Stored dataset items
↓
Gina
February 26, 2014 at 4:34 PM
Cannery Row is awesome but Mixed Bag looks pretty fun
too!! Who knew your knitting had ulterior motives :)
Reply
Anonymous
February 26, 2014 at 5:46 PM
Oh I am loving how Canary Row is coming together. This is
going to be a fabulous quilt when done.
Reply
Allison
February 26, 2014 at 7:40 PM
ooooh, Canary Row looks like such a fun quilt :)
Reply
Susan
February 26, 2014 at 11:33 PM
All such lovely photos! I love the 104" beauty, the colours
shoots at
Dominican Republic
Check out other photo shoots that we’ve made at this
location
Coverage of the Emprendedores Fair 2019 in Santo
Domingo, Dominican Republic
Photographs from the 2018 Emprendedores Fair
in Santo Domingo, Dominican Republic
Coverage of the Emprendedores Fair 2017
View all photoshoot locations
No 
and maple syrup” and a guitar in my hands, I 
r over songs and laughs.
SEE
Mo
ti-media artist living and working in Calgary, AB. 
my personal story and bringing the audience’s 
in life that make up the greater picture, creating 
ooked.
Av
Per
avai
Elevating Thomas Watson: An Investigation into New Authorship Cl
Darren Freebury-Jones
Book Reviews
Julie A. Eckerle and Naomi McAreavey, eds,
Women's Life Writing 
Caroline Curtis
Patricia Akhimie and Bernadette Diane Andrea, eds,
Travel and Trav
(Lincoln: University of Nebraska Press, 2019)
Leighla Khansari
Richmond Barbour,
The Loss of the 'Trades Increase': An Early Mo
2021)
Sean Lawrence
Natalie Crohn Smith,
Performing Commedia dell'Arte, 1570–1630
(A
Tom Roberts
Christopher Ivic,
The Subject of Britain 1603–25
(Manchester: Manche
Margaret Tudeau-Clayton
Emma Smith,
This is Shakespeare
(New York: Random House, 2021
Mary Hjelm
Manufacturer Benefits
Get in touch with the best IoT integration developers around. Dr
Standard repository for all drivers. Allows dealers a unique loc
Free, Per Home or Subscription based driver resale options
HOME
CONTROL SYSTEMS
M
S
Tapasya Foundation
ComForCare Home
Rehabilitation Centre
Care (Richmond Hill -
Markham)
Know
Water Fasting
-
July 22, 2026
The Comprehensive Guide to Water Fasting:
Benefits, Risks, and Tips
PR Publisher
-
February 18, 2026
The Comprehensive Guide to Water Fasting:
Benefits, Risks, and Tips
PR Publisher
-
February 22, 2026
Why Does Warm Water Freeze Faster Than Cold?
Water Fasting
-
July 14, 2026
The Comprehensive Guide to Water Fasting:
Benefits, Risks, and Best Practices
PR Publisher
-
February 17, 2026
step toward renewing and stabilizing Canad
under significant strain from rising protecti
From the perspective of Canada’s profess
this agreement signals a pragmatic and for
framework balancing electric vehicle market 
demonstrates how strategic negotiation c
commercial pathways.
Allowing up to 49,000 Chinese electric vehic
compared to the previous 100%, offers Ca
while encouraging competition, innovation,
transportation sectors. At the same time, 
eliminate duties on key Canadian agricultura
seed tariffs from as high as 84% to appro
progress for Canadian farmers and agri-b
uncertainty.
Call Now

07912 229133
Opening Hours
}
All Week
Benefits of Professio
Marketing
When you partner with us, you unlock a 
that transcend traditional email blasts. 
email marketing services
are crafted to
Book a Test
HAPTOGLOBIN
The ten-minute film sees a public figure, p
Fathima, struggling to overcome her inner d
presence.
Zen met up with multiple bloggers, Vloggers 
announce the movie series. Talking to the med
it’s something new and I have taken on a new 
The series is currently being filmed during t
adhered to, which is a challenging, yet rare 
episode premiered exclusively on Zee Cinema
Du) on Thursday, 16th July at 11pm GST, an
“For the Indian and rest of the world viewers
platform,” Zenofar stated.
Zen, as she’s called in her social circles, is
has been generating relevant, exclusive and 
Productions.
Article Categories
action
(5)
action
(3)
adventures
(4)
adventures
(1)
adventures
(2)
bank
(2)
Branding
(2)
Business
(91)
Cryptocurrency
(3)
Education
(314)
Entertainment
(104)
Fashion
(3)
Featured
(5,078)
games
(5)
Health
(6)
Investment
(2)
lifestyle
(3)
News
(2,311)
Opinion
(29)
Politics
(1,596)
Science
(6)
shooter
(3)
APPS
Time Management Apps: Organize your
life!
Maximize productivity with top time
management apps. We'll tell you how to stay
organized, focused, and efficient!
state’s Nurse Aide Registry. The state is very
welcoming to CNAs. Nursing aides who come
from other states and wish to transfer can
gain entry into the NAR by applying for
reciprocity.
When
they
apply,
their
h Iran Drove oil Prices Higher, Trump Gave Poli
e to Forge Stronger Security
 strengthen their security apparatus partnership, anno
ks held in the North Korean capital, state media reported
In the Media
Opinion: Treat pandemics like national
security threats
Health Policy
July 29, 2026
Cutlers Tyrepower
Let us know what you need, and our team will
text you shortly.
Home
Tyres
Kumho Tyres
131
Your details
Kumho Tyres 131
↑
Return exactly the lines from the beginning of the data above through the one containing "ti-media artist living", please. Include both end lines and add nothing else.

Gina
February 26, 2014 at 4:34 PM
Cannery Row is awesome but Mixed Bag looks pretty fun
too!! Who knew your knitting had ulterior motives :)
Reply
Anonymous
February 26, 2014 at 5:46 PM
Oh I am loving how Canary Row is coming together. This is
going to be a fabulous quilt when done.
Reply
Allison
February 26, 2014 at 7:40 PM
ooooh, Canary Row looks like such a fun quilt :)
Reply
Susan
February 26, 2014 at 11:33 PM
All such lovely photos! I love the 104" beauty, the colours
shoots at
Dominican Republic
Check out other photo shoots that we’ve made at this
location
Coverage of the Emprendedores Fair 2019 in Santo
Domingo, Dominican Republic
Photographs from the 2018 Emprendedores Fair
in Santo Domingo, Dominican Republic
Coverage of the Emprendedores Fair 2017
View all photoshoot locations
No 
and maple syrup” and a guitar in my hands, I 
r over songs and laughs.
SEE
Mo
ti-media artist living and working in Calgary, AB. 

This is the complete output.